Created for a prosthetics design class, Wei said the goal of his project was to make a biometric privacy product that people might actually use in the real world. IDENTITY’s packaging is designed to look like something you’d find on a shelf at your local drug store, and each fingerprint-spoofing strip is individually wrapped—like bandages in some kind of counter-surveillance first aid kit.

The sticky black prosthetics are made from a mixture of conductive silicone and contain a random mess of fibers, which replace the tiny ridges that sensors normally look for on a real fingerprint. IDENTITY 1Once wrapped around my index finger, I could assign the false fingerprint to unlock my phone just like I would with my actual finger.

Now, even if someone managed to make a mold of my real fingerprint—as a member of the Chaos Computer Club did in 2013 to spoof the iPhone’s TouchID sensor—they still wouldn’t be able to unlock my phone.

Even further, the print created by the false finger when it touches objects isn’t really a “pattern” so much as a bunch of random lines; the fibers that form those lines are simply mixed into the silicone material, then cured and sliced into small strips. That means the prosthetic’s impression would be virtually impossible to recognize as a fingerprint, let alone duplicate, Wei says.

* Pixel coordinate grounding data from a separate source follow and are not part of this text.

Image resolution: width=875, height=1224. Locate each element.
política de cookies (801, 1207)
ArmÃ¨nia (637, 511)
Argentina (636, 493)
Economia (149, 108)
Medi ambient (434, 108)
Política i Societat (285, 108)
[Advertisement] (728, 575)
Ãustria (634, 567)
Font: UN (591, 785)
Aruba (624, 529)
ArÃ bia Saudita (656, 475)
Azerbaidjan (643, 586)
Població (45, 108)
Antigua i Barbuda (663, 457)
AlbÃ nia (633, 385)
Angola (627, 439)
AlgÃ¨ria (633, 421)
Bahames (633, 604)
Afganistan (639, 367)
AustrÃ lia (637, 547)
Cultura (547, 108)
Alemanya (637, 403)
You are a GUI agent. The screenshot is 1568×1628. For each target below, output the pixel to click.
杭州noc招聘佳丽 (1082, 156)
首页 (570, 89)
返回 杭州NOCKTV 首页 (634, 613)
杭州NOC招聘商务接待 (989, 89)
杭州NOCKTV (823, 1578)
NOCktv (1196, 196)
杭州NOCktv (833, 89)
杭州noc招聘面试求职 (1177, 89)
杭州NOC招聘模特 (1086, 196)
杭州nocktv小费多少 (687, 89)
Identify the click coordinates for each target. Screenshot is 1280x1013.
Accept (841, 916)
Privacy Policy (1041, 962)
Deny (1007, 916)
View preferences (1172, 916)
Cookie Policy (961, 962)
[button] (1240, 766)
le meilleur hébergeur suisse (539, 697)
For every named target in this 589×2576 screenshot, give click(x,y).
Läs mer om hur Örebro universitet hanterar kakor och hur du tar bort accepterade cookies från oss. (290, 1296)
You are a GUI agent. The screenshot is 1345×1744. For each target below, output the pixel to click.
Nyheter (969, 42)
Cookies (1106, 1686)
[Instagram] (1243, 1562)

So would anyone in their right mind actually use a replaceable fingerprint? After two weeks of wearing one of Wei’s IDENTITY prosthetics, my general feeling was: probably, under the right circumstances.

The good news is it definitely works. Once I had assigned the fake finger to unlock my phone, the prosthetic was just as dependable as my real finger. (I was using an iPhone 6S and a Nexus 5X, but you’d theoretically get the same results on any device with a fingerprint reader) said Joshua.

From the  MotherBoard report, it’s clear that while this sounds good, there’s really no single absolute solution which is why biometrics are sometimes combined with facial recognition which can be photo shopped as well. As I have always said, when it comes to security, you are the best person to do that because in most breaches, hackers need to get on your device to carry out any actions whether they be software or hardware based. It all begins by clicking on links you shouldn’t be clicking on the web while other times, you carelessly leave your important device in the open.